◆ **SUPPLIED MATERIAL**:
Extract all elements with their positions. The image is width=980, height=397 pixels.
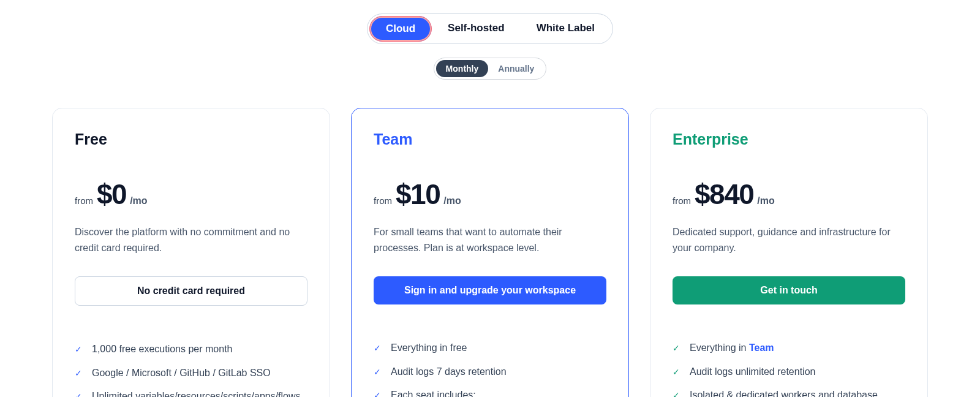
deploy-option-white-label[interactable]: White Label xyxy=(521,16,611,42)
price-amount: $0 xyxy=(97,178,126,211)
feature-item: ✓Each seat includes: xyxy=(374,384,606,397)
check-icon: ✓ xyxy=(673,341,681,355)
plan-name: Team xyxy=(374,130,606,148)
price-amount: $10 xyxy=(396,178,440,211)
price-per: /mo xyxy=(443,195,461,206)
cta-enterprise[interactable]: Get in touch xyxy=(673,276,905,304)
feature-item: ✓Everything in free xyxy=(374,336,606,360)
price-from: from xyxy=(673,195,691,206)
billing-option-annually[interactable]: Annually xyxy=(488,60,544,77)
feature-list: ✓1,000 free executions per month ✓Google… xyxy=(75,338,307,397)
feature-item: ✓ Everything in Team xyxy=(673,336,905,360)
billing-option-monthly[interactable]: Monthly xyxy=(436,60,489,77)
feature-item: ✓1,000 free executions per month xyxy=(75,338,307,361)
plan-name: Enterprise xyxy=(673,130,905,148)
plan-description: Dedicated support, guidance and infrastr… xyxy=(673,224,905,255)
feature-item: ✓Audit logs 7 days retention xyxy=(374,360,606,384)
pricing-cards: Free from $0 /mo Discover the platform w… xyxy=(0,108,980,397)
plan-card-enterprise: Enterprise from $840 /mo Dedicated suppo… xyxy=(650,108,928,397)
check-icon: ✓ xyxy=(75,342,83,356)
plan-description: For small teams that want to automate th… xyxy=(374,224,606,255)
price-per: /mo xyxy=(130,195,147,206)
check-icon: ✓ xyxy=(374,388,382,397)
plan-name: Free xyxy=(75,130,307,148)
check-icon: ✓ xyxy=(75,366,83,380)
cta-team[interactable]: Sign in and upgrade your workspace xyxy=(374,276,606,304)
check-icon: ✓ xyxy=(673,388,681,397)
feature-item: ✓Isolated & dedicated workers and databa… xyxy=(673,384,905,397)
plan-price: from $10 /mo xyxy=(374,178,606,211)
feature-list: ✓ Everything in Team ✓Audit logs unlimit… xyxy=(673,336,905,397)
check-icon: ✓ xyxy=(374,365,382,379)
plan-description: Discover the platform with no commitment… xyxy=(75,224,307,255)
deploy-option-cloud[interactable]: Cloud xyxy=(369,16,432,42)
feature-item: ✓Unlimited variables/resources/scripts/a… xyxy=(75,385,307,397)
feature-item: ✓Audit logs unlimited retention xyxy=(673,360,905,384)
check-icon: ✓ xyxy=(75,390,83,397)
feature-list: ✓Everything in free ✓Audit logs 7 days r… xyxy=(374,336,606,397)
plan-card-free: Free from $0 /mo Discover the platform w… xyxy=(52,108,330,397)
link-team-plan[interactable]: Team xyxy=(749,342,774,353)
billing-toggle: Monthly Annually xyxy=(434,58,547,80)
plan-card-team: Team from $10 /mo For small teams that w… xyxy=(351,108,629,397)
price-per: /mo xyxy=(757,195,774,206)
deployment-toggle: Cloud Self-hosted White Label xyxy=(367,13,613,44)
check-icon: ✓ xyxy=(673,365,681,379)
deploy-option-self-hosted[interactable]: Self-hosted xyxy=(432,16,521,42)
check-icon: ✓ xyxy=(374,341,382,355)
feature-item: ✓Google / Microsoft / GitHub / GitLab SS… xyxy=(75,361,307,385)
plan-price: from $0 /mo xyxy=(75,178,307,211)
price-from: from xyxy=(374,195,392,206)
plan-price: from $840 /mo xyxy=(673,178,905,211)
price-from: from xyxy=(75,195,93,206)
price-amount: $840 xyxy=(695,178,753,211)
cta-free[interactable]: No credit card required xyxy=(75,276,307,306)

◆ **REQUIREMENT**: All of the data above should be transcribed verbatim, with pictures omitted.

◆ **RESPONSE**:
Extract all elements with their positions. The image is width=980, height=397 pixels.
deploy-option-white-label[interactable]: White Label xyxy=(521,16,611,42)
price-amount: $0 xyxy=(97,178,126,211)
feature-item: ✓Each seat includes: xyxy=(374,384,606,397)
check-icon: ✓ xyxy=(673,341,681,355)
plan-name: Team xyxy=(374,130,606,148)
price-amount: $10 xyxy=(396,178,440,211)
price-per: /mo xyxy=(443,195,461,206)
cta-enterprise[interactable]: Get in touch xyxy=(673,276,905,304)
feature-item: ✓Everything in free xyxy=(374,336,606,360)
price-from: from xyxy=(673,195,691,206)
billing-option-annually[interactable]: Annually xyxy=(488,60,544,77)
feature-list: ✓1,000 free executions per month ✓Google… xyxy=(75,338,307,397)
feature-item: ✓ Everything in Team xyxy=(673,336,905,360)
billing-option-monthly[interactable]: Monthly xyxy=(436,60,489,77)
feature-item: ✓1,000 free executions per month xyxy=(75,338,307,361)
plan-name: Enterprise xyxy=(673,130,905,148)
plan-description: Dedicated support, guidance and infrastr… xyxy=(673,224,905,255)
feature-item: ✓Audit logs 7 days retention xyxy=(374,360,606,384)
pricing-cards: Free from $0 /mo Discover the platform w… xyxy=(0,108,980,397)
plan-card-enterprise: Enterprise from $840 /mo Dedicated suppo… xyxy=(650,108,928,397)
check-icon: ✓ xyxy=(75,342,83,356)
plan-description: For small teams that want to automate th… xyxy=(374,224,606,255)
price-per: /mo xyxy=(130,195,147,206)
check-icon: ✓ xyxy=(374,388,382,397)
plan-name: Free xyxy=(75,130,307,148)
check-icon: ✓ xyxy=(75,366,83,380)
cta-team[interactable]: Sign in and upgrade your workspace xyxy=(374,276,606,304)
check-icon: ✓ xyxy=(673,388,681,397)
feature-item: ✓Isolated & dedicated workers and databa… xyxy=(673,384,905,397)
plan-price: from $10 /mo xyxy=(374,178,606,211)
feature-list: ✓ Everything in Team ✓Audit logs unlimit… xyxy=(673,336,905,397)
check-icon: ✓ xyxy=(374,365,382,379)
plan-description: Discover the platform with no commitment… xyxy=(75,224,307,255)
deploy-option-cloud[interactable]: Cloud xyxy=(369,16,432,42)
feature-item: ✓Unlimited variables/resources/scripts/a… xyxy=(75,385,307,397)
feature-item: ✓Audit logs unlimited retention xyxy=(673,360,905,384)
check-icon: ✓ xyxy=(75,390,83,397)
feature-list: ✓Everything in free ✓Audit logs 7 days r… xyxy=(374,336,606,397)
plan-card-free: Free from $0 /mo Discover the platform w… xyxy=(52,108,330,397)
link-team-plan[interactable]: Team xyxy=(749,342,774,353)
billing-toggle: Monthly Annually xyxy=(434,58,547,80)
plan-card-team: Team from $10 /mo For small teams that w… xyxy=(351,108,629,397)
price-per: /mo xyxy=(757,195,774,206)
deployment-toggle: Cloud Self-hosted White Label xyxy=(367,13,613,44)
check-icon: ✓ xyxy=(673,365,681,379)
deploy-option-self-hosted[interactable]: Self-hosted xyxy=(432,16,521,42)
check-icon: ✓ xyxy=(374,341,382,355)
feature-item: ✓Google / Microsoft / GitHub / GitLab SS… xyxy=(75,361,307,385)
plan-price: from $0 /mo xyxy=(75,178,307,211)
price-from: from xyxy=(374,195,392,206)
plan-price: from $840 /mo xyxy=(673,178,905,211)
price-from: from xyxy=(75,195,93,206)
price-amount: $840 xyxy=(695,178,753,211)
cta-free[interactable]: No credit card required xyxy=(75,276,307,306)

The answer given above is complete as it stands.